The response should reproduce exactly the lines from the top of the listing below through the one that contains "даже ссора. Помимо", and nothing else; pictures do not belong in it.

RECORDS SUPPLIED
-.-.-
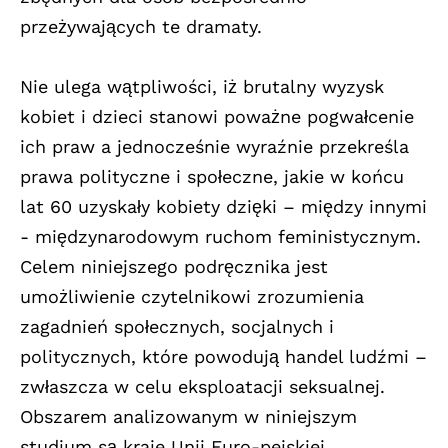
przeżywających te dramaty.
Nie ulega wątpliwości, iż brutalny wyzysk
kobiet i dzieci stanowi poważne pogwałcenie
ich praw a jednocześnie wyraźnie przekreśla
prawa polityczne i społeczne, jakie w końcu
lat 60 uzyskały kobiety dzięki – między innymi
- międzynarodowym ruchom feministycznym.
Celem niniejszego podręcznika jest
umożliwienie czytelnikowi zrozumienia
zagadnień społecznych, socjalnych i
politycznych, które powodują handel ludźmi –
zwłaszcza w celu eksploatacji seksualnej.
Obszarem analizowanym w niniejszym
studium są kraje Unii Euro-pejskiej.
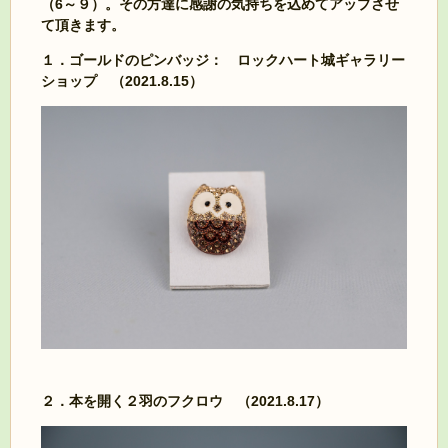
（6～９）。その方達に感謝の気持ちを込めてアップさせ
て頂きます。
１．ゴールドのピンバッジ： ロックハート城ギャラリー
ショップ （2021.8.15）
２．本を開く２羽のフクロウ （2021.8.17）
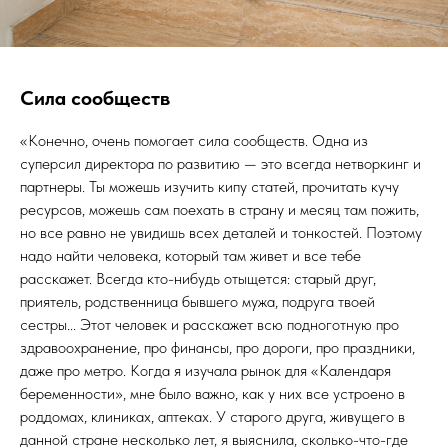
Сила сообществ
«Конечно, очень помогает сила сообществ. Одна из
суперсил директора по развитию — это всегда нетворкинг и
партнеры. Ты можешь изучить кипу статей, прочитать кучу
ресурсов, можешь сам поехать в страну и месяц там пожить,
но все равно не увидишь всех деталей и тонкостей. Поэтому
надо найти человека, который там живет и все тебе
расскажет. Всегда кто-нибудь отыщется: старый друг,
приятель, родственница бывшего мужа, подруга твоей
сестры... Этот человек и расскажет всю подноготную про
здравоохранение, про финансы, про дороги, про праздники,
даже про метро. Когда я изучала рынок для «Календаря
беременности», мне было важно, как у них все устроено в
роддомах, клиниках, аптеках. У старого друга, живущего в
данной стране несколько лет, я выяснила, сколько-что-где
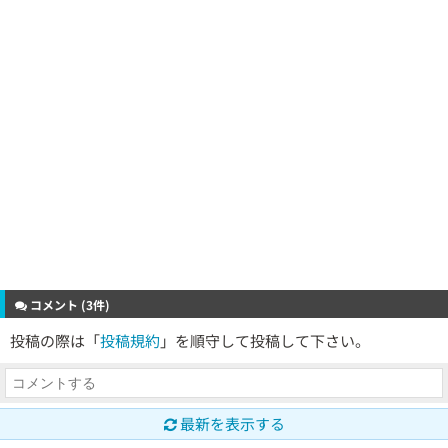
コメント (3件)
投稿の際は「
投稿規約
」を順守して投稿して下さい。
最新を表示する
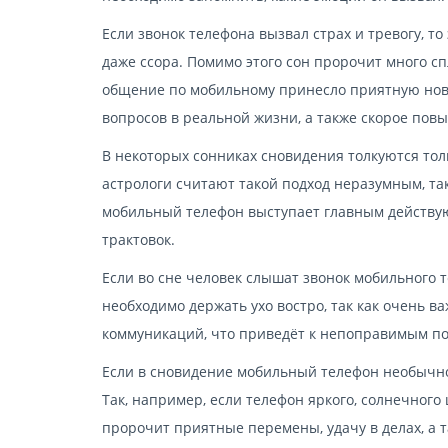
Если звонок телефона вызвал страх и тревогу, т
даже ссора. Помимо этого сон пророчит много спл
общение по мобильному принесло приятную ново
вопросов в реальной жизни, а также скорое пов
В некоторых сонниках сновидения толкуются тол
астрологи считают такой подход неразумным, так
мобильный телефон выступает главным действую
трактовок.
Если во сне человек слышат звонок мобильного т
необходимо держать ухо востро, так как очень 
коммуникаций, что приведёт к непоправимым по
Если в сновидение мобильный телефон необычно
Так, например, если телефон яркого, солнечного
пророчит приятные перемены, удачу в делах, а та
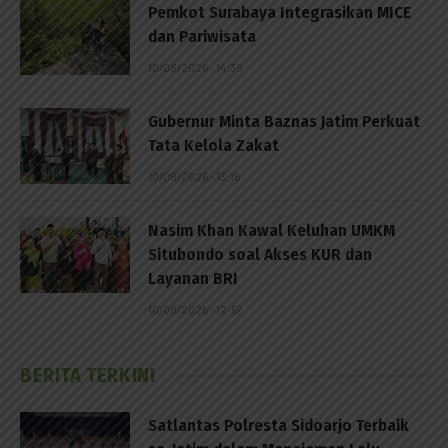
Pemkot Surabaya Integrasikan MICE
dan Pariwisata
10/08/2026 - 14:35
Gubernur Minta Baznas Jatim Perkuat
Tata Kelola Zakat
10/08/2026 - 13:16
Nasim Khan Kawal Keluhan UMKM
Situbondo soal Akses KUR dan
Layanan BRI
10/08/2026 - 12:57
BERITA TERKINI
Satlantas Polresta Sidoarjo Terbaik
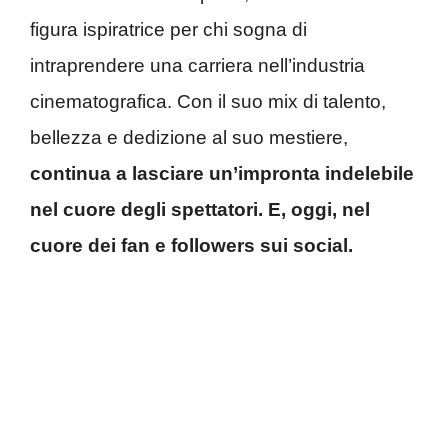
figura ispiratrice per chi sogna di
intraprendere una carriera nell’industria
cinematografica. Con il suo mix di talento,
bellezza e dedizione al suo mestiere,
continua a lasciare un’impronta indelebile
nel cuore degli spettatori. E, oggi, nel
cuore dei fan e followers sui social.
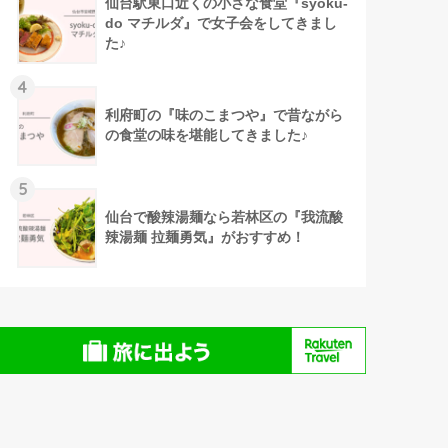
仙台駅東口近くの小さな食堂『syoku-
do マチルダ』で女子会をしてきまし
た♪
4
利府町の『味のこまつや』で昔ながら
の食堂の味を堪能してきました♪
5
仙台で酸辣湯麺なら若林区の『我流酸
辣湯麺 拉麺勇気』がおすすめ！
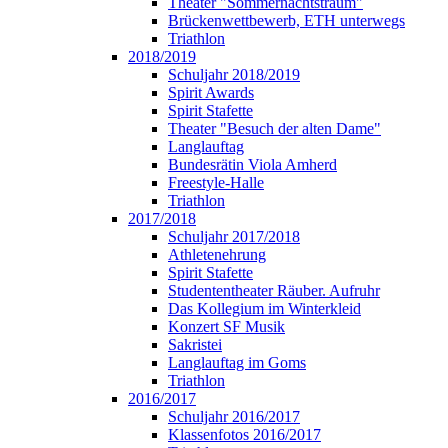
Theater "Sommernachtstraum"
Brückenwettbewerb, ETH unterwegs
Triathlon
2018/2019
Schuljahr 2018/2019
Spirit Awards
Spirit Stafette
Theater "Besuch der alten Dame"
Langlauftag
Bundesrätin Viola Amherd
Freestyle-Halle
Triathlon
2017/2018
Schuljahr 2017/2018
Athletenehrung
Spirit Stafette
Studententheater Räuber. Aufruhr
Das Kollegium im Winterkleid
Konzert SF Musik
Sakristei
Langlauftag im Goms
Triathlon
2016/2017
Schuljahr 2016/2017
Klassenfotos 2016/2017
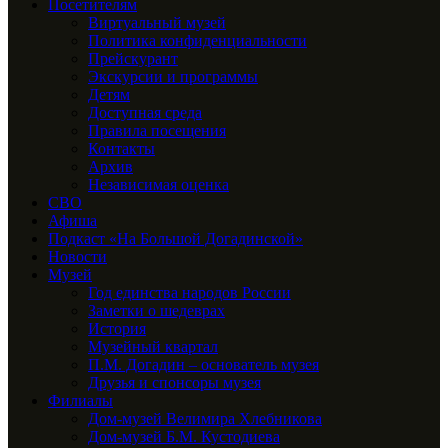
Посетителям
Виртуальный музей
Политика конфиденциальности
Прейскурант
Экскурсии и программы
Детям
Доступная среда
Правила посещения
Контакты
Архив
Независимая оценка
СВО
Афиша
Подкаст «На Большой Догадинской»
Новости
Музей
Год единства народов России
Заметки о шедеврах
История
Музейный квартал
П.М. Догадин – основатель музея
Друзья и спонсоры музея
Филиалы
Дом-музей Велимира Хлебникова
Дом-музей Б.М. Кустодиева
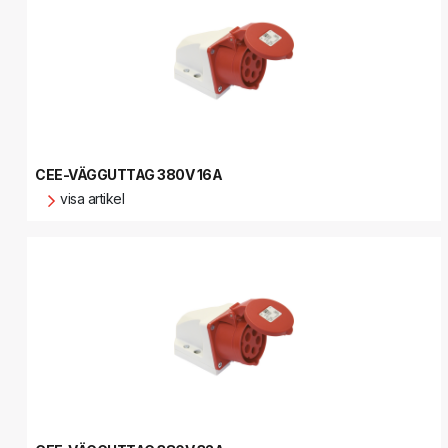
CEE-VÄGGUTTAG 380V 16A
visa artikel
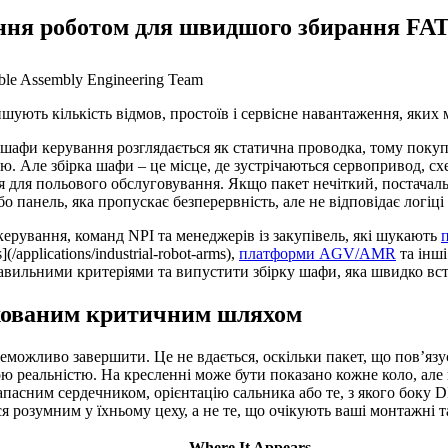
ння роботом для швидшого збирання FA
ble Assembly Engineering Team
шують кількість відмов, простоїв і сервісне навантаження, яких
 шафи керування розглядається як статична проводка, тому поку
ою. Але збірка шафи – це місце, де зустрічаються сервопривод, 
ння для польового обслуговування. Якщо пакет нечіткий, поста
бо панель, яка пропускає безперервність, але не відповідає логіц
ерування, команд NPI та менеджерів із закупівель, які шукають
/applications/industrial-robot-arms),
платформи AGV/AMR
та інші
авильними критеріями та випустити збірку шафи, яка швидко вст
ихованим критичним шляхом
 неможливо завершити. Це не вдається, оскільки пакет, що пов’я
реальністю. На кресленні може бути показано кожне коло, але 
апасним сердечником, орієнтацію сальника або те, з якого боку 
 розумним у їхньому цеху, а не те, що очікують ваші монтажні та
Where It Appears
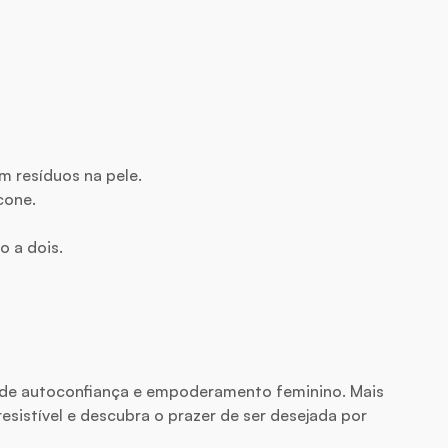
m resíduos na pele.
cone.
 a dois.
de autoconfiança e empoderamento feminino. Mais
esistível e descubra o prazer de ser desejada por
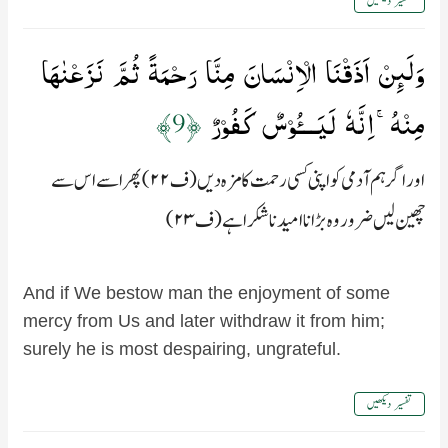
تفسیر دیکھیں
وَلَٮِٕنۡ اَذَقۡنَا الۡاِنۡسَانَ مِنَّا رَحۡمَةً ثُمَّ نَزَعۡنٰهَا
مِنۡهُ​ۚ اِنَّهٗ لَيَـــُٔوۡسٌ كَفُوۡرٌ‏
﴿9﴾
اور اگر ہم آدمی کو اپنی کسی رحمت کا مزہ دیں (ف۲۲) پھر اسے اس سے
چھین لیں ضرور وہ بڑا ناامید ناشکرا ہے (ف۲۳)
And if We bestow man the enjoyment of some
mercy from Us and later withdraw it from him;
surely he is most despairing, ungrateful.
تفسیر دیکھیں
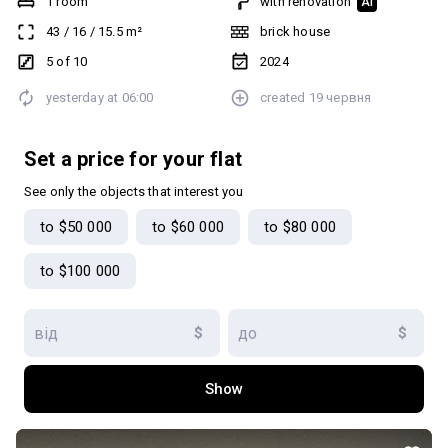
1 room
with renovation
AI
планування, теплі кольори в дизайні - все для вашого затишку і
43
/
16
/
15.5
m²
brick house
зручності.Ця квартира має ідеальну інфраструктуру. Садочки,
супермаркети, магазини - все необхідне знаходиться в пішій
5 of 10
2024
доступності. Вікна виходять в двір та фасад будинку. Ідеальний
yesterday at
06:00
created
19 червня
варіант для життя або інвестиції. За більш детальною
інформацією, дзвоніть, пишіть.
Set a price for your flat
See only the objects that interest you
to $50 000
to $60 000
to $80 000
to $100 000
$
$
Show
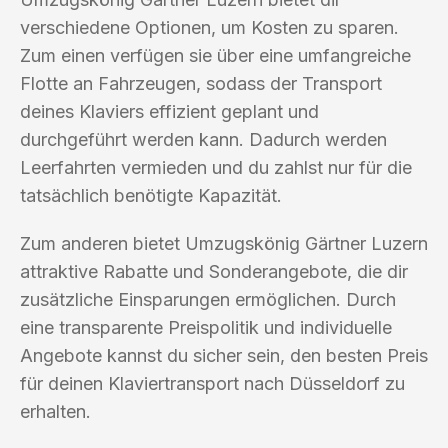
verschiedene Optionen, um Kosten zu sparen.
Zum einen verfügen sie über eine umfangreiche
Flotte an Fahrzeugen, sodass der Transport
deines Klaviers effizient geplant und
durchgeführt werden kann. Dadurch werden
Leerfahrten vermieden und du zahlst nur für die
tatsächlich benötigte Kapazität.
Zum anderen bietet Umzugskönig Gärtner Luzern
attraktive Rabatte und Sonderangebote, die dir
zusätzliche Einsparungen ermöglichen. Durch
eine transparente Preispolitik und individuelle
Angebote kannst du sicher sein, den besten Preis
für deinen Klaviertransport nach Düsseldorf zu
erhalten.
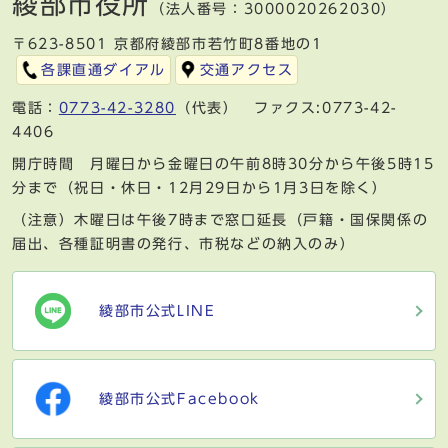
綾部市役所
（法人番号：3000020262030）
〒623-8501 京都府綾部市若竹町8番地の1
各課直通ダイアル
交通アクセス
電話：
0773-42-3280
（代表） ファクス:0773-42-
4406
開庁時間 月曜日から金曜日の午前8時30分から午後5時15
分まで（祝日・休日・12月29日から1月3日を除く）
（注意）木曜日は午後7時まで窓口延長（戸籍・国保関係の
届出、各種証明書の発行、市税などの納入のみ）
綾部市公式LINE
綾部市公式Facebook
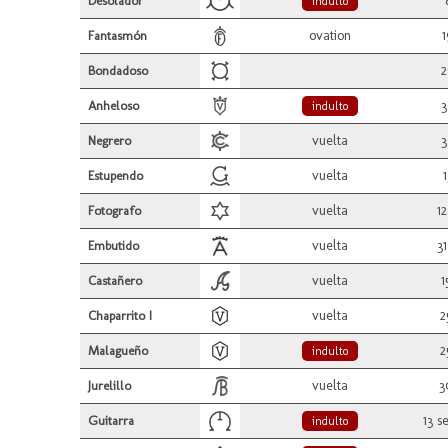
Desolador
indulto
ovation
1
Fantasmón
2
Bondadoso
3
Anheloso
indulto
vuelta
3
Negrero
vuelta
1
Estupendo
vuelta
12
Fotografo
vuelta
31
Embutido
vuelta
1
Castañero
vuelta
2
Chaparrito I
2
Malagueño
indulto
vuelta
3
Jurelillo
13 s
Guitarra
indulto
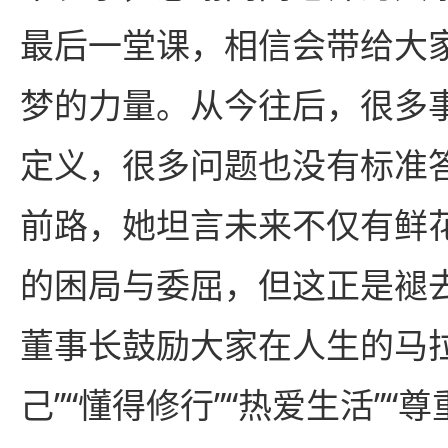
最后一堂课，相信会带给大
梦的力量。从今往后，很多
定义，很多问题也没有标准
前路，她坦言未来不仅有鲜
的困局与委屈，但这正是褪去
董事长鼓励大家在人生的马
己”“懂得修行”“热爱生活”“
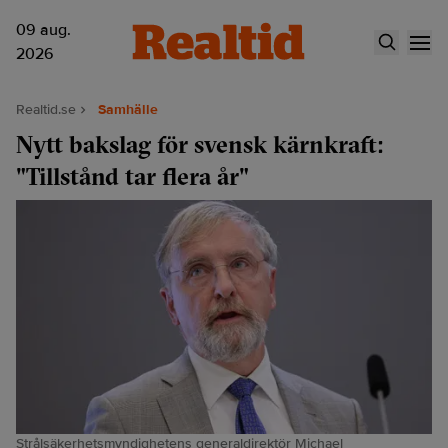
09 aug.
2026
Realtid.se
Samhälle
Nytt bakslag för svensk kärnkraft:
"Tillstånd tar flera år"
Strålsäkerhetsmyndighetens generaldirektör Michael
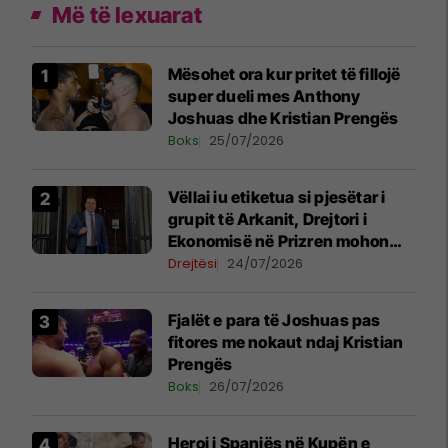
Më të lexuarat
Mësohet ora kur pritet të fillojë
super dueli mes Anthony
Joshuas dhe Kristian Prengës
Boks
25/07/2026
Vëllai iu etiketua si pjesëtar i
grupit të Arkanit, Drejtori i
Ekonomisë në Prizren mohon
pretendimet
Drejtësi
24/07/2026
Fjalët e para të Joshuas pas
fitores me nokaut ndaj Kristian
Prengës
Boks
26/07/2026
Heroi i Spanjës në Kupën e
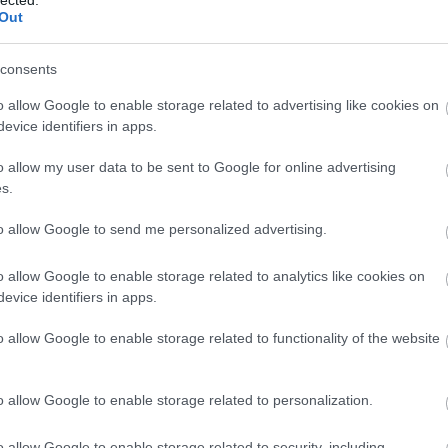
EGÉ
Out
egó
egy
férfi
consents
tán
o allow Google to enable storage related to advertising like cookies on
eins
evice identifiers in apps.
elel
ele
o allow my user data to be sent to Google for online advertising
férf
s.
elf
ella
to allow Google to send me personalized advertising.
elm
elsz
o allow Google to enable storage related to analytics like cookies on
elvá
evice identifiers in apps.
az I
emb
o allow Google to enable storage related to functionality of the website
éni
dé
sze
o allow Google to enable storage related to personalization.
erő
ért
emb
o allow Google to enable storage related to security, including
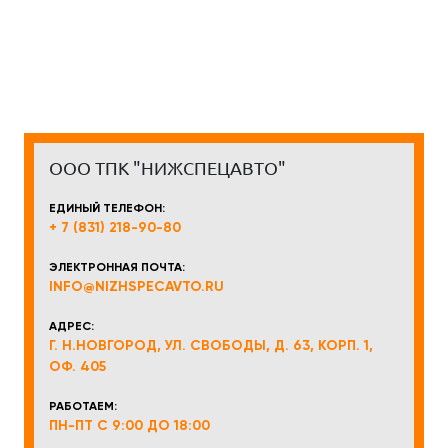
ООО ТПК "НИЖСПЕЦАВТО"
ЕДИНЫЙ ТЕЛЕФОН:
+ 7 (831) 218-90-80
ЭЛЕКТРОННАЯ ПОЧТА:
INFO@NIZHSPECAVTO.RU
АДРЕС:
Г. Н.НОВГОРОД, УЛ. СВОБОДЫ, Д. 63, КОРП. 1,
ОФ. 405
РАБОТАЕМ:
ПН-ПТ С 9:00 ДО 18:00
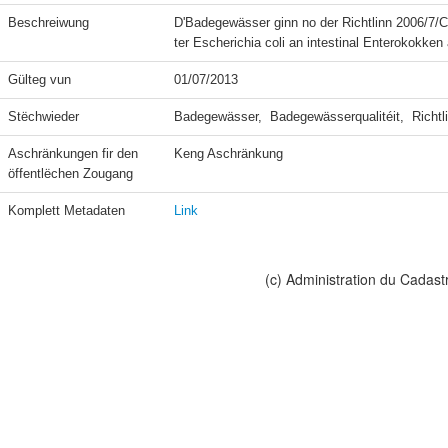
Beschreiwung
D'Badegewässer ginn no der Richtlinn 2006/7
ter Escherichia coli an intestinal Enterokokken
Gülteg vun
01/07/2013
Stëchwieder
Badegewässer,  Badegewässerqualitéit,  Richtl
Aschränkungen fir den 
Keng Aschränkung
öffentlëchen Zougang
Komplett Metadaten
Link
(c) Administration du Cadast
-.-.-
ANSWER BOX
przeżywających te dramaty.
Nie ulega wątpliwości, iż brutalny wyzysk
kobiet i dzieci stanowi poważne pogwałcenie
ich praw a jednocześnie wyraźnie przekreśla
prawa polityczne i społeczne, jakie w końcu
lat 60 uzyskały kobiety dzięki – między innymi
- międzynarodowym ruchom feministycznym.
Celem niniejszego podręcznika jest
umożliwienie czytelnikowi zrozumienia
zagadnień społecznych, socjalnych i
politycznych, które powodują handel ludźmi –
zwłaszcza w celu eksploatacji seksualnej.
Obszarem analizowanym w niniejszym
studium są kraje Unii Euro-pejskiej.
（6～９）。その方達に感謝の気持ちを込めてアップさせ
て頂きます。
１．ゴールドのピンバッジ： ロックハート城ギャラリー
ショップ （2021.8.15）
２．本を開く２羽のフクロウ （2021.8.17）
Сила сообществ
«Конечно, очень помогает сила сообществ. Одна из
суперсил директора по развитию — это всегда нетворкинг и
партнеры. Ты можешь изучить кипу статей, прочитать кучу
ресурсов, можешь сам поехать в страну и месяц там пожить,
но все равно не увидишь всех деталей и тонкостей. Поэтому
надо найти человека, который там живет и все тебе
расскажет. Всегда кто-нибудь отыщется: старый друг,
приятель, родственница бывшего мужа, подруга твоей
сестры... Этот человек и расскажет всю подноготную про
здравоохранение, про финансы, про дороги, про праздники,
даже про метро. Когда я изучала рынок для «Календаря
беременности», мне было важно, как у них все устроено в
роддомах, клиниках, аптеках. У старого друга, живущего в
данной стране несколько лет, я выяснила, сколько-что-где
コメント (3件)
投稿の際は「
投稿規約
」を順守して投稿して下さい。
最新を表示する
Если звонок телефона вызвал страх и тревогу, т
даже ссора. Помимо этого сон пророчит много спл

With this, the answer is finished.